Ramen is a tasty Japanese soup filled with noodles, heavy broth and plenty of calories. It's often topped with some type of meat, green onions, bean sprouts, seaweed and corn. But to eat ramen as a diet food, you might need to make your own tweaks.
Ramen may be delicious, but it’s often packed with salt, calories and carbohydrates. To make your ramen healthier diet food, aim to reduce its sodium, choose the right broth and pack it with vegetables and other healthy additions.
Lower the Salt Content
A bowl of restaurant ramen noodles can contain over 1,000 calories, nearly half the recommended daily calorie intake for an adult. Ramen noodles calories are often filled with carbs, fat and sodium. If you're hoping to lose weight, you may want to eat smaller amounts of ramen noodles to reduce its calories.
Find ways to reduce the sodium in your ramen bowl. You may want to stay away from packaged ramen entirely, and choose to make ramen at home rather than going out to a restaurant. When you cook at home, it's easier to choose healthier ingredients. To make a clean, low-salt ramen at home, choose low-sodium chicken broth and low-sodium soy sauce.
Choose the Right Broth
In the traditional Japanese ramen dishes, there are four main types of ramen broth: shoyu, which is flavored with soy sauce, shio (salt), miso (soybean paste) and tonkotsu (pork bone). But if you're molding your ramen dishes to fit into your diet, you can experiment with different types of broths that may be lower in fat and salt content.
Mix a low-sodium chicken broth with some miso paste, for example. Miso, a staple in the Japanese diet, is made from fermented soybeans and contains protein, manganese, vitamin K and zinc.
Miso is also a source of probiotics, which are live "good" bacteria that live in our guts and can improve our digestive process and immune system, according to Harvard Health. It does have a high salt content, however, so be careful with the amount you use.
You can also make your own vegetable broth using mushrooms and other green veggies. Add in low-sodium soy sauce and some hot sauce to give it flavor.
Pack It With Vegetables
Typical restaurant ramen bowls come with soft boiled eggs and certain types of vegetables, like leeks or corn, in addition to seaweed and bean sprouts. But if you are hoping to lose weight with a ramen diet, you may want to add even more vegetables to your dish, and choose tofu instead of pork for your protein.
In theory, you can throw any vegetable you want into your broth to experiment.
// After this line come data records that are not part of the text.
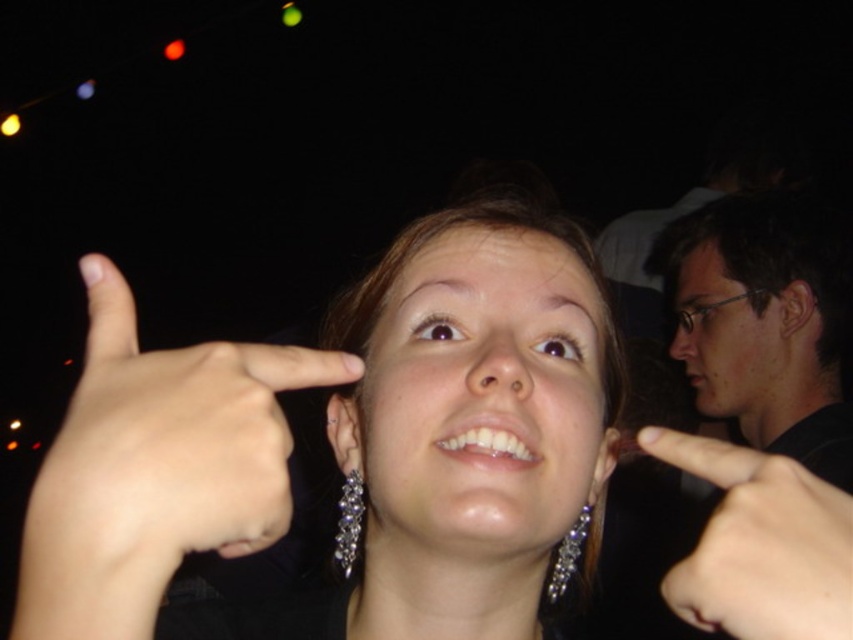 You are a photographer trying to capture the perfect shot of the woman in the scene. You need to decide which object to focus on first between the silver metallic earrings at center and the black matte glasses at upper right. Based on their sizes, which object should you prioritize focusing on first?

The silver metallic earrings at center is smaller than the black matte glasses at upper right, so you should prioritize focusing on the black matte glasses at upper right first since larger objects are easier to focus on initially. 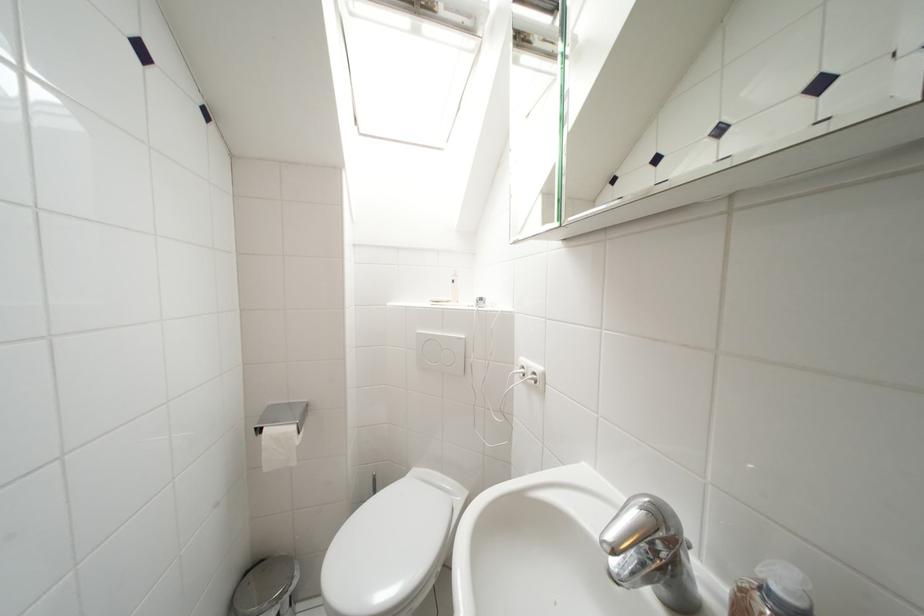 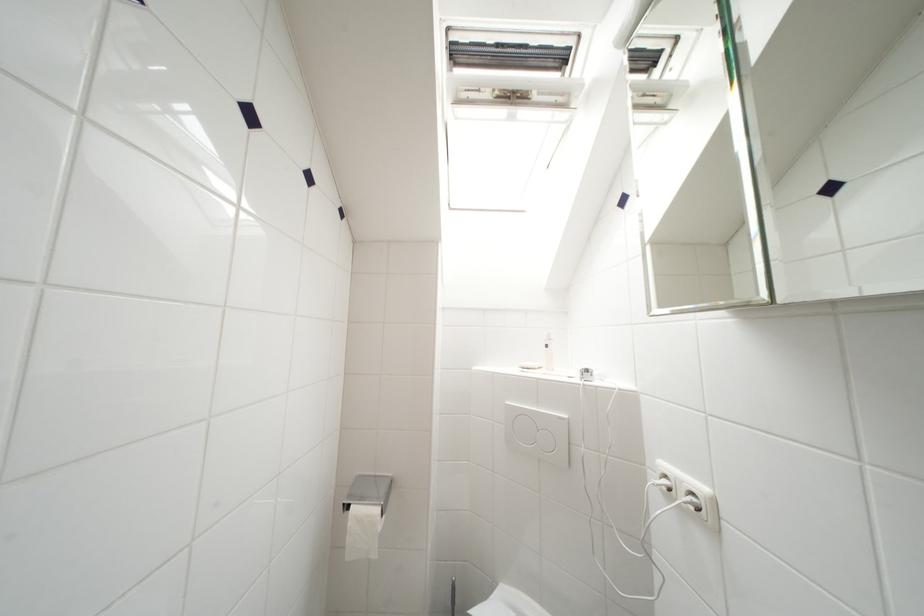 What movement of the cameraman would produce the second image?

The cameraman moved toward left, forward. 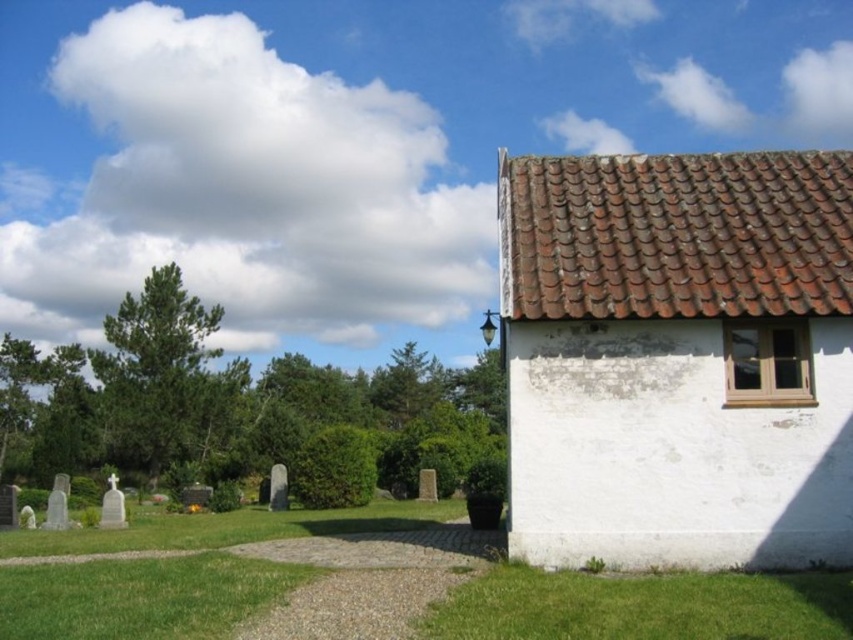 You are standing at the entrance of the rural scene and notice two patches of green grass at lower right and green grass at lower left. Which grass patch is taller?

The green grass at lower right is taller than the green grass at lower left.

You are standing at the entrance of the rural scene and see the gravel path leading to the building. There are two patches of green grass at lower right and green grass at lower left. Which grass patch is located to the right of the other?

The green grass at lower right is positioned on the right side of green grass at lower left.

You are standing at the entrance of the rural scene and notice two patches of green grass at lower right and green grass at lower left. Which grass patch is wider?

The green grass at lower right is wider than the green grass at lower left. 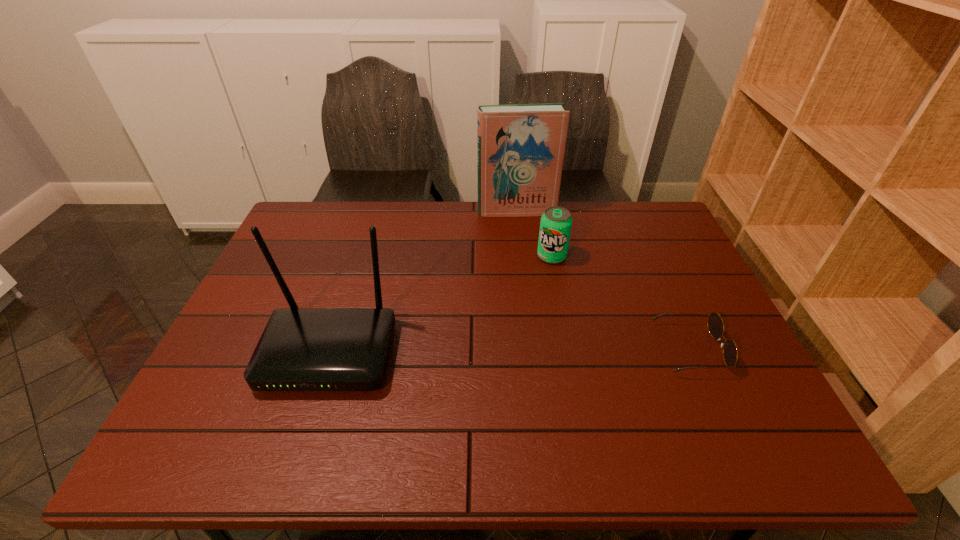 Locate an element on the screen. This screenshot has height=540, width=960. vacant spot on the desktop that is between the router and the rightmost object and is positioned on the cover of the tallest object is located at coordinates [544, 350].

Find the location of a particular element. Image resolution: width=960 pixels, height=540 pixels. vacant space on the desktop that is between the leftmost object and the sunglasses and is positioned on the front-facing side of the pop soda is located at coordinates (545, 350).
But a few options that may work well with ramen include cabbage, broccoli, spinach, scallions or bok choy.
Bok choy, for example, is filled with vitamins A and K and is an excellent source of fiber. These dark leafy greens have been linked to a variety of protective health benefits, according to the United States Department of Agriculture (USDA), and they can help you lose weight.
If you're trying to eat healthy but are hoping to gain muscle, you can even tweak your ramen noodle diet to one that will aid in bodybuilding. Pack your bowl with not only vegetables but also protein options like pork, chicken or fish. Because ramen noodles have such a high calorie count, and you have the ability to pack it with nutrition, they can actually be a good choice to fuel muscle building.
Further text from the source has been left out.